The Bank of Russia said it still expects the downward trend in consumer price inflation to continue and inflation to converge toward its target by the end of this year as output is expected to remain below the economy’s potential due to the slow recovery of external demand and weak investment activity while the impact of a recent rise in food prices also unwinds. A slow growth of overall monetary aggregates should also help contain inflation this year.
Although Russia’s headline inflation rate eased to 6.1 percent in January on lower food prices, the central bank noted that inflation had risen to 6.5 percent in December, with 0.5 percentage points of that increase due to higher prices of fruits and vegetables along with some milk and poultry products.

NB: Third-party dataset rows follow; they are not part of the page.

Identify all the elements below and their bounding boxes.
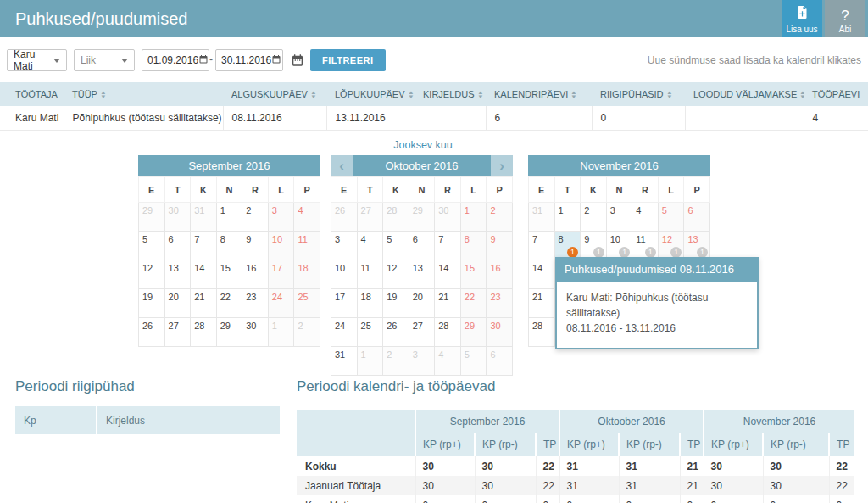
calendar-day[interactable]: 19 <box>383 289 409 318</box>
calendar-day[interactable]: 81 <box>554 232 581 260</box>
calendar-day[interactable]: 12 <box>383 260 409 289</box>
calendar-day[interactable]: 5 <box>460 347 487 376</box>
type-select[interactable]: Liik <box>74 49 135 71</box>
calendar-day[interactable]: 3 <box>331 232 358 260</box>
column-header-6[interactable]: RIIGIPÜHASID▲▼ <box>592 82 685 106</box>
calendar-day[interactable]: 21 <box>191 289 217 318</box>
calendar-day[interactable]: 3 <box>268 203 294 232</box>
calendar-day[interactable]: 14 <box>191 260 217 289</box>
calendar-day[interactable]: 26 <box>383 318 409 347</box>
calendar-day[interactable]: 3 <box>409 347 435 376</box>
calendar-day[interactable]: 28 <box>383 203 409 232</box>
sort-icon[interactable]: ▲▼ <box>311 91 316 99</box>
calendar-day[interactable]: 22 <box>216 289 242 318</box>
calendar-day[interactable]: 1 <box>460 203 487 232</box>
date-to-field[interactable]: 30.11.2016 <box>215 49 283 71</box>
calendar-day[interactable]: 8 <box>460 232 487 260</box>
calendar-day[interactable]: 1 <box>216 203 242 232</box>
calendar-day[interactable]: 30 <box>164 203 191 232</box>
calendar-day[interactable]: 21 <box>529 289 555 318</box>
calendar-day[interactable]: 9 <box>242 232 269 260</box>
calendar-day[interactable]: 4 <box>632 203 659 232</box>
calendar-day[interactable]: 10 <box>268 232 294 260</box>
calendar-day[interactable]: 1 <box>357 347 383 376</box>
employee-select[interactable]: Karu Mati <box>7 49 67 71</box>
calendar-day[interactable]: 101 <box>606 232 632 260</box>
calendar-day[interactable]: 15 <box>216 260 242 289</box>
calendar-day[interactable]: 5 <box>383 232 409 260</box>
calendar-day[interactable]: 4 <box>357 232 383 260</box>
calendar-day[interactable]: 12 <box>139 260 165 289</box>
calendar-day[interactable]: 29 <box>409 203 435 232</box>
calendar-day[interactable]: 14 <box>529 260 555 289</box>
sort-icon[interactable]: ▲▼ <box>800 91 804 99</box>
calendar-day[interactable]: 1 <box>268 318 294 347</box>
calendar-day[interactable]: 28 <box>529 318 555 347</box>
calendar-day[interactable]: 30 <box>435 203 461 232</box>
column-header-2[interactable]: ALGUSKUUPÄEV▲▼ <box>223 82 326 106</box>
filter-button[interactable]: FILTREERI <box>310 49 386 71</box>
column-header-3[interactable]: LÕPUKUUPÄEV▲▼ <box>326 82 415 106</box>
calendar-day[interactable]: 3 <box>606 203 632 232</box>
calendar-day[interactable]: 22 <box>460 289 487 318</box>
calendar-day[interactable]: 28 <box>191 318 217 347</box>
calendar-day[interactable]: 25 <box>294 289 320 318</box>
calendar-day[interactable]: 30 <box>242 318 269 347</box>
calendar-icon[interactable] <box>271 54 281 67</box>
calendar-day[interactable]: 91 <box>581 232 607 260</box>
calendar-day[interactable]: 20 <box>409 289 435 318</box>
next-month-button[interactable]: › <box>491 155 513 176</box>
calendar-day[interactable]: 31 <box>529 203 555 232</box>
sort-icon[interactable]: ▲▼ <box>478 91 483 99</box>
calendar-day[interactable]: 29 <box>139 203 165 232</box>
calendar-icon[interactable] <box>198 54 209 67</box>
sort-icon[interactable]: ▲▼ <box>101 91 106 99</box>
calendar-day[interactable]: 6 <box>164 232 191 260</box>
sort-icon[interactable]: ▲▼ <box>667 91 672 99</box>
column-header-1[interactable]: TÜÜP▲▼ <box>64 82 223 106</box>
calendar-day[interactable]: 6 <box>684 203 710 232</box>
calendar-day[interactable]: 21 <box>435 289 461 318</box>
calendar-day[interactable]: 19 <box>139 289 165 318</box>
calendar-day[interactable]: 9 <box>487 232 513 260</box>
calendar-day[interactable]: 4 <box>294 203 320 232</box>
add-new-button[interactable]: Lisa uus <box>782 0 822 37</box>
calendar-day[interactable]: 6 <box>487 347 513 376</box>
calendar-day[interactable]: 24 <box>331 318 358 347</box>
calendar-day[interactable]: 131 <box>684 232 710 260</box>
calendar-day[interactable]: 30 <box>487 318 513 347</box>
calendar-day[interactable]: 27 <box>409 318 435 347</box>
calendar-day[interactable]: 5 <box>139 232 165 260</box>
calendar-day[interactable]: 17 <box>331 289 358 318</box>
calendar-day[interactable]: 29 <box>460 318 487 347</box>
calendar-day[interactable]: 11 <box>357 260 383 289</box>
table-row[interactable]: Karu MatiPõhipuhkus (töötasu säilitataks… <box>0 106 868 131</box>
sort-icon[interactable]: ▲▼ <box>409 91 414 99</box>
calendar-day[interactable]: 2 <box>487 203 513 232</box>
calendar-day[interactable]: 29 <box>216 318 242 347</box>
calendar-day[interactable]: 10 <box>331 260 358 289</box>
calendar-day[interactable]: 26 <box>331 203 358 232</box>
calendar-day[interactable]: 25 <box>357 318 383 347</box>
calendar-day[interactable]: 23 <box>487 289 513 318</box>
column-header-5[interactable]: KALENDRIPÄEVI▲▼ <box>486 82 592 106</box>
calendar-day[interactable]: 13 <box>409 260 435 289</box>
prev-month-button[interactable]: ‹ <box>331 155 353 176</box>
calendar-day[interactable]: 7 <box>435 232 461 260</box>
calendar-day[interactable]: 27 <box>357 203 383 232</box>
date-from-field[interactable]: 01.09.2016 <box>142 49 209 71</box>
help-button[interactable]: ? Abi <box>825 0 865 37</box>
calendar-day[interactable]: 13 <box>164 260 191 289</box>
calendar-day[interactable]: 4 <box>435 347 461 376</box>
calendar-day[interactable]: 1 <box>554 203 581 232</box>
calendar-day[interactable]: 15 <box>460 260 487 289</box>
calendar-day[interactable]: 7 <box>191 232 217 260</box>
calendar-day[interactable]: 18 <box>357 289 383 318</box>
date-range-picker-button[interactable] <box>289 52 306 69</box>
calendar-day[interactable]: 23 <box>242 289 269 318</box>
calendar-day[interactable]: 16 <box>242 260 269 289</box>
calendar-day[interactable]: 2 <box>294 318 320 347</box>
calendar-day[interactable]: 28 <box>435 318 461 347</box>
calendar-day[interactable]: 121 <box>658 232 684 260</box>
calendar-day[interactable]: 16 <box>487 260 513 289</box>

“If the negative impact of these factors spills over to the prices of a wide range of goods and services and to household expectations, the possibility of inflation deviating from the mid-term targets will increase. In this case, the Bank of Russia will be ready to tightens its monetary policy.”

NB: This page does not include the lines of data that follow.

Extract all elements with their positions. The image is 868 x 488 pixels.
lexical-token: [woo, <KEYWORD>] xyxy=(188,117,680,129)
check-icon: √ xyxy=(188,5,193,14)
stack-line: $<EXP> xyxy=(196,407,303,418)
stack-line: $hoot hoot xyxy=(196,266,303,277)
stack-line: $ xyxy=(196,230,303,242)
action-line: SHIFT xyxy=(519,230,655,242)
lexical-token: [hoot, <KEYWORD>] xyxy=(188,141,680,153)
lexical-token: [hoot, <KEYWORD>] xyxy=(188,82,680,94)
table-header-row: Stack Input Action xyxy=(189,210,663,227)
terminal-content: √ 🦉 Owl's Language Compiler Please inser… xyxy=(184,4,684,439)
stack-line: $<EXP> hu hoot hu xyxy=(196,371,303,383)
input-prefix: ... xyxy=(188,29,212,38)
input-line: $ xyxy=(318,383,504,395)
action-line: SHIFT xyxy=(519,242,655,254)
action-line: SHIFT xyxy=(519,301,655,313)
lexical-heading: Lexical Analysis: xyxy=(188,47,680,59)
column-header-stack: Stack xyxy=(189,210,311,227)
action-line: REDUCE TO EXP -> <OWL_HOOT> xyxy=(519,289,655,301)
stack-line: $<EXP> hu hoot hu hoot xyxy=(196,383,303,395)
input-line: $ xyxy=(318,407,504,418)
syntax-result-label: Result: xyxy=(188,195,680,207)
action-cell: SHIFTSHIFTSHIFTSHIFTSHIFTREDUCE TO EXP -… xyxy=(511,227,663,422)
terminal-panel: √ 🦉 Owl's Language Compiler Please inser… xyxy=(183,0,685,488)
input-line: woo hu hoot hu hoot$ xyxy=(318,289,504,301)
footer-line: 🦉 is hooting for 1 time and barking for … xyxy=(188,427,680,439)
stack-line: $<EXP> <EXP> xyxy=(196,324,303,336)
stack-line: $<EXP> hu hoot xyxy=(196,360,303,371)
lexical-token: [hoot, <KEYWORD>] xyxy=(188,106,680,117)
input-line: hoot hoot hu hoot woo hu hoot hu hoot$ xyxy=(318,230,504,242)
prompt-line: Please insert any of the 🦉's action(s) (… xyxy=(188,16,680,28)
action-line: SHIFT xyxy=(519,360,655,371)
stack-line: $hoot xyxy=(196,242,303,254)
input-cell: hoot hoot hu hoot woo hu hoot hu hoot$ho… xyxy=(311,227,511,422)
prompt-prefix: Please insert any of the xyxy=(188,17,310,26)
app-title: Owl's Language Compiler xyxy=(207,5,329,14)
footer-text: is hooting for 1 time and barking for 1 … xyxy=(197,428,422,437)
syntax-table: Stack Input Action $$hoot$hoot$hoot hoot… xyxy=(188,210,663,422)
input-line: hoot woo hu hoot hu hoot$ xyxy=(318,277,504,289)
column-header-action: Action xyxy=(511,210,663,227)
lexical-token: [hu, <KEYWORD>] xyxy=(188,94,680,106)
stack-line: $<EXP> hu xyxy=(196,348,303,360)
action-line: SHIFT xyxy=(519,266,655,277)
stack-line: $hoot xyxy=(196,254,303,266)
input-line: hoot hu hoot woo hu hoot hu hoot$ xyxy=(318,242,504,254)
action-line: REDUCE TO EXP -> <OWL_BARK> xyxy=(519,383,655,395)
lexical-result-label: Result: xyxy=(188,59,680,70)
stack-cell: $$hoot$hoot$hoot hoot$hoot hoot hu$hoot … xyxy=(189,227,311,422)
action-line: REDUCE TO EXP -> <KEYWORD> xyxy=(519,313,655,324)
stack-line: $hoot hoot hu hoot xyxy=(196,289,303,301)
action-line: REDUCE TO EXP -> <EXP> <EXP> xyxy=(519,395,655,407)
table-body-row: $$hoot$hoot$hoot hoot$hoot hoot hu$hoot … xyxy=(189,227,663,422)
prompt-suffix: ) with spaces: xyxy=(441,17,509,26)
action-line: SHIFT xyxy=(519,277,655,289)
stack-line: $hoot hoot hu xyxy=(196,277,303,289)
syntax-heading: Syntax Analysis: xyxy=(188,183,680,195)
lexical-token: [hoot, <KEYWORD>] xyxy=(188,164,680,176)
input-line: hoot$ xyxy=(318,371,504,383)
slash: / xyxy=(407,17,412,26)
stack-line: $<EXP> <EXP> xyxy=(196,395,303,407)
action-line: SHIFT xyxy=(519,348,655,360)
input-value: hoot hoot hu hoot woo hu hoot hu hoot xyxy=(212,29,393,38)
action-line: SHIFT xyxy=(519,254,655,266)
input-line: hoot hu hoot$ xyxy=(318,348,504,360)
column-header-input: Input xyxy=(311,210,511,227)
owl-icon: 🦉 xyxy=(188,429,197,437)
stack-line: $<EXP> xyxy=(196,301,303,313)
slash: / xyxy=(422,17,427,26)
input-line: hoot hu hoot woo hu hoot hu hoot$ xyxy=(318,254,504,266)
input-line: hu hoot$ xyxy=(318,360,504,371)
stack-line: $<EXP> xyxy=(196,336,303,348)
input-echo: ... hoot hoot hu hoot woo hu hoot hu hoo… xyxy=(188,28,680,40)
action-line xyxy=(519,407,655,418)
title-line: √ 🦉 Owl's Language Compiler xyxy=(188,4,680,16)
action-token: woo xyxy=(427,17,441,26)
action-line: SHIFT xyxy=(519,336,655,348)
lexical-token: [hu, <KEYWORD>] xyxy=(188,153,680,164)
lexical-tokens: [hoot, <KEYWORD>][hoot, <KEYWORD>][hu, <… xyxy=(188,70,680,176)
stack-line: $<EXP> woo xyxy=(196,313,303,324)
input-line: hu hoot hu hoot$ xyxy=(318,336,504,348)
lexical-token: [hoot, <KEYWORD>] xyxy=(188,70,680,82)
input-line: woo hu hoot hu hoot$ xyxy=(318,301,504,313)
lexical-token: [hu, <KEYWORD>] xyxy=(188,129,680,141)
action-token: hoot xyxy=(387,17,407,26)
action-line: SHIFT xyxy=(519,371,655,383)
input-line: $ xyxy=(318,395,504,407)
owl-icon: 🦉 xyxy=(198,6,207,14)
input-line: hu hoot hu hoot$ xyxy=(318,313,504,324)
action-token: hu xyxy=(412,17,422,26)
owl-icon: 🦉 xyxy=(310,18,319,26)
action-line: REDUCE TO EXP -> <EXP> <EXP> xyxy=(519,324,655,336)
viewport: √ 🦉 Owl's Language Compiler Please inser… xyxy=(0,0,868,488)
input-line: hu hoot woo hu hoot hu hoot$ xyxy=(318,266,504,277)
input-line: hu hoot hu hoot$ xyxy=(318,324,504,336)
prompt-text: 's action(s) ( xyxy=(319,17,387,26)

The central bank acknowledged that the impact of the ruble’s deprecation and the factors behind higher prices at the end of last year represented “a major source of uncertainty” for its forecast.
The Russian ruble started weakening against the U.S. dollar in February last year and fell until early September before it rebounded. But in late October it again started to decline for a 7.1 percent fall in 2013. The sharp depreciation continued in January, along with many other emerging market currencies, but this month the ruble has bounced back along with other currencies.

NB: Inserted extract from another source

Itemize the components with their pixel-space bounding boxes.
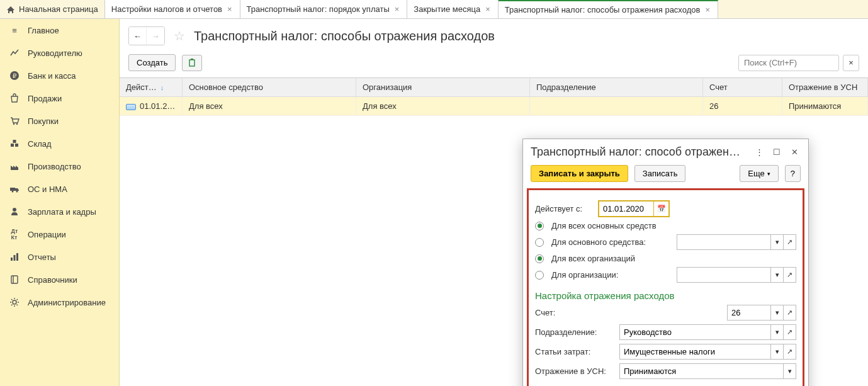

So far this year, the ruble is down by 6.2 percent against the dollar, trading at 35.07 today, a level that has not been seen since March 2009 in the midst of the global financial crises.
Amid January’s currency selloff, the central bank on Jan. 30 pledged to launch unlimited interventions in the foreign exchange market if the ruble strays outside its target corridor.
Since 1999, the central bank has operated a managed floating exchange regime and plans to let the ruble float freely in 2015. Under the current regime, the central bank intervenes when the ruble approaches the boundaries of a seven ruble corridor against a dual-currency basket of currencies that comprises 55 percent U.S. dollars and 45 percent euros, a proxy that reflects Russia’s trade relations.
Russia’s economic growth remains sluggish with Gross Domestic Product expanding by only 1.2 percent in the third quarter from the same 2012 quarter, steady from the pace in the second quarter, as industrial output continues to stagnate.
Russia’s statistics office has estimated growth of 1.3 percent in 2013, below the government’s 1.4 percent forecast. This year the government has forecast growth of 2.5 percent but the economics ministry has already questioned whether that can be achieved.
Weak investment activity is caused by overall economic uncertainty and low profits and consumer demand remains the main driver of growth due to growth in retail lending and wages, the bank said.
“Demand for bank loans has not demonstrated any growth amid the slack in economic activity,” the bank said, adding that it does not consider the lack of lending dynamics to be restraining growth.
The central bank, which is moving to an inflation-targeting regime and introduced the one-week repo rate on auctions as its “key” rate in September, also said in a separate statement that from Feb. 17 it would introduce one- to six-day deposit auctions with a maximum rate that equals the key rate to help absorb excess liquidity that exceeds banks’ demand.
“These instruments are aimed at preventing the excessive volatility of money market rates in case of considerable liquidity fluctuations,” the central bank said.